§ Exercise
All of the data should be reproduced word for word, though its pictures must be omitted.

§ Data provided
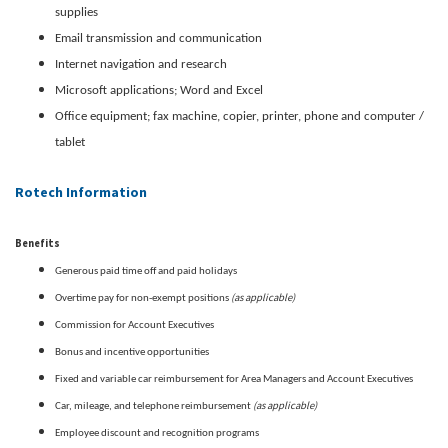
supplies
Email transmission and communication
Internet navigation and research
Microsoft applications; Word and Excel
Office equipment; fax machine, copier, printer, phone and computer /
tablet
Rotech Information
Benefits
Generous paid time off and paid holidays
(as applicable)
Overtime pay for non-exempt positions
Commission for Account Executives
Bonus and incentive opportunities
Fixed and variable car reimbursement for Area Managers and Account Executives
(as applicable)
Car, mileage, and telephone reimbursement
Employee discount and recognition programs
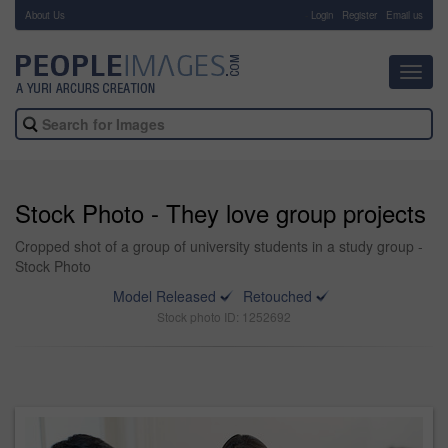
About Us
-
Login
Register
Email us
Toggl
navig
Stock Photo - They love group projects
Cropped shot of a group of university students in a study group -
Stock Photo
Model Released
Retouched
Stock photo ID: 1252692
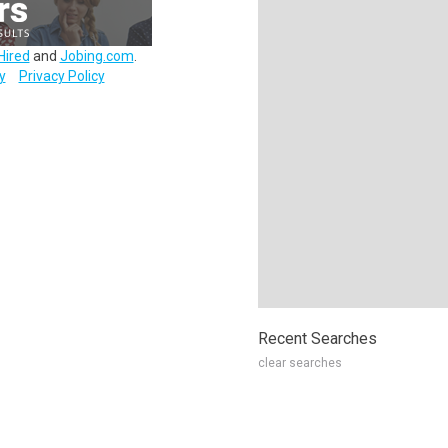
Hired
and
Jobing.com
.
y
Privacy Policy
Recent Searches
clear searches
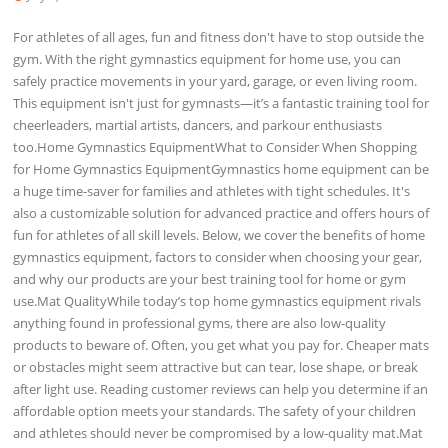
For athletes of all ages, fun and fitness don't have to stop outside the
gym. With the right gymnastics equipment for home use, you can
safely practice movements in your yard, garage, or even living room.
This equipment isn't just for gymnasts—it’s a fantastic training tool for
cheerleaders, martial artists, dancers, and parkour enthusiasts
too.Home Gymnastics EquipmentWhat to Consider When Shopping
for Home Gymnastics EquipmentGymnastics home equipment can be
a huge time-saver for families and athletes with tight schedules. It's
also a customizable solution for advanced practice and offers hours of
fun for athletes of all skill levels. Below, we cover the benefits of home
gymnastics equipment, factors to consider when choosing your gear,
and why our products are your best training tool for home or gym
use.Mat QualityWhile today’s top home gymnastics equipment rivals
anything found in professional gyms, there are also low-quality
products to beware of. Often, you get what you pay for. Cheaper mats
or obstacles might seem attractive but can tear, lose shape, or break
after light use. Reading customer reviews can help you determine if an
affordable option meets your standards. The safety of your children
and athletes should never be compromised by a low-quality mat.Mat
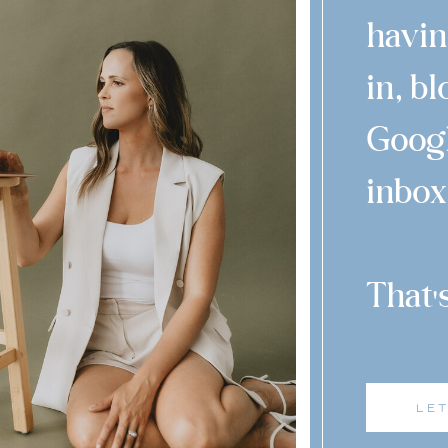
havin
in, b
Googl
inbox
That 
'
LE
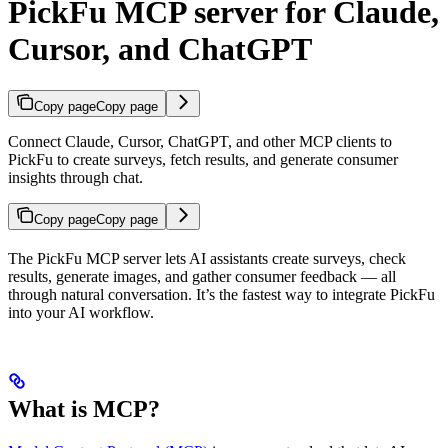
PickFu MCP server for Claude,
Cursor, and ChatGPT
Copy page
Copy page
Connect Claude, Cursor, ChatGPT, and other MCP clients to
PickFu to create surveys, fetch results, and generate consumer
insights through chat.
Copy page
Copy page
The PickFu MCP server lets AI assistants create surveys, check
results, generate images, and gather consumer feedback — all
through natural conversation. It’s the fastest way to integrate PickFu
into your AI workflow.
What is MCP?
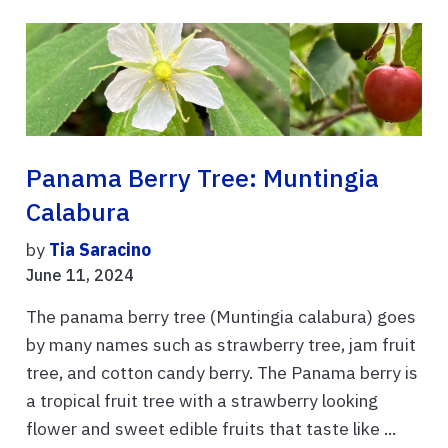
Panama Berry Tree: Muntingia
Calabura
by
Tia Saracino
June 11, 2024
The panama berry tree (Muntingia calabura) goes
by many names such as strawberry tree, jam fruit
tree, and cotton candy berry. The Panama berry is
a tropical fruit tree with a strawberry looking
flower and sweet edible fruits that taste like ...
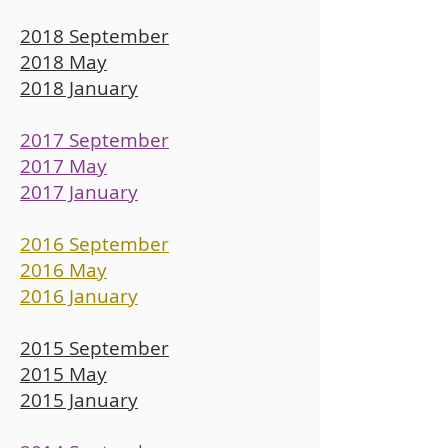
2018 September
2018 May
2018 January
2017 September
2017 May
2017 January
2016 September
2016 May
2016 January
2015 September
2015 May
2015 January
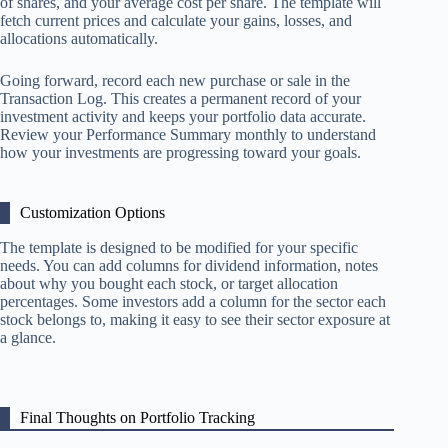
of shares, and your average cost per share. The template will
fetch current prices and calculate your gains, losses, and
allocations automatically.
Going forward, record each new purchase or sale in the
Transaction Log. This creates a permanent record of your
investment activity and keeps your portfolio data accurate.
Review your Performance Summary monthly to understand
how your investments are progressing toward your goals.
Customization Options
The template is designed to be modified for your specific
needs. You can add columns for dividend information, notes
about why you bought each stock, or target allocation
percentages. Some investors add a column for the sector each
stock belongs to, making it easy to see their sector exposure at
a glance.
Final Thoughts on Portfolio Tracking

§ Output for this task
supplies
Email transmission and communication
Internet navigation and research
Microsoft applications; Word and Excel
Office equipment; fax machine, copier, printer, phone and computer /
tablet
Rotech Information
Benefits
Generous paid time off and paid holidays
(as applicable)
Overtime pay for non-exempt positions
Commission for Account Executives
Bonus and incentive opportunities
Fixed and variable car reimbursement for Area Managers and Account Executives
(as applicable)
Car, mileage, and telephone reimbursement
Employee discount and recognition programs
About Us
-
Login
Register
Email us
Toggl
navig
Stock Photo - They love group projects
Cropped shot of a group of university students in a study group -
Stock Photo
Model Released
Retouched
Stock photo ID: 1252692
Hired
and
Jobing.com
.
y
Privacy Policy
Recent Searches
clear searches
For athletes of all ages, fun and fitness don't have to stop outside the
gym. With the right gymnastics equipment for home use, you can
safely practice movements in your yard, garage, or even living room.
This equipment isn't just for gymnasts—it’s a fantastic training tool for
cheerleaders, martial artists, dancers, and parkour enthusiasts
too.Home Gymnastics EquipmentWhat to Consider When Shopping
for Home Gymnastics EquipmentGymnastics home equipment can be
a huge time-saver for families and athletes with tight schedules. It's
also a customizable solution for advanced practice and offers hours of
fun for athletes of all skill levels. Below, we cover the benefits of home
gymnastics equipment, factors to consider when choosing your gear,
and why our products are your best training tool for home or gym
use.Mat QualityWhile today’s top home gymnastics equipment rivals
anything found in professional gyms, there are also low-quality
products to beware of. Often, you get what you pay for. Cheaper mats
or obstacles might seem attractive but can tear, lose shape, or break
after light use. Reading customer reviews can help you determine if an
affordable option meets your standards. The safety of your children
and athletes should never be compromised by a low-quality mat.Mat
havin
in, b
Googl
inbox
That 
'
LE
PickFu MCP server for Claude,
Cursor, and ChatGPT
Copy page
Copy page
Connect Claude, Cursor, ChatGPT, and other MCP clients to
PickFu to create surveys, fetch results, and generate consumer
insights through chat.
Copy page
Copy page
The PickFu MCP server lets AI assistants create surveys, check
results, generate images, and gather consumer feedback — all
through natural conversation. It’s the fastest way to integrate PickFu
into your AI workflow.
What is MCP?
Panama Berry Tree: Muntingia
Calabura
by
Tia Saracino
June 11, 2024
The panama berry tree (Muntingia calabura) goes
by many names such as strawberry tree, jam fruit
tree, and cotton candy berry. The Panama berry is
a tropical fruit tree with a strawberry looking
flower and sweet edible fruits that taste like ...
2018 September
2018 May
2018 January
2017 September
2017 May
2017 January
2016 September
2016 May
2016 January
2015 September
2015 May
2015 January
of shares, and your average cost per share. The template will
fetch current prices and calculate your gains, losses, and
allocations automatically.
Going forward, record each new purchase or sale in the
Transaction Log. This creates a permanent record of your
investment activity and keeps your portfolio data accurate.
Review your Performance Summary monthly to understand
how your investments are progressing toward your goals.
Customization Options
The template is designed to be modified for your specific
needs. You can add columns for dividend information, notes
about why you bought each stock, or target allocation
percentages. Some investors add a column for the sector each
stock belongs to, making it easy to see their sector exposure at
a glance.
Final Thoughts on Portfolio Tracking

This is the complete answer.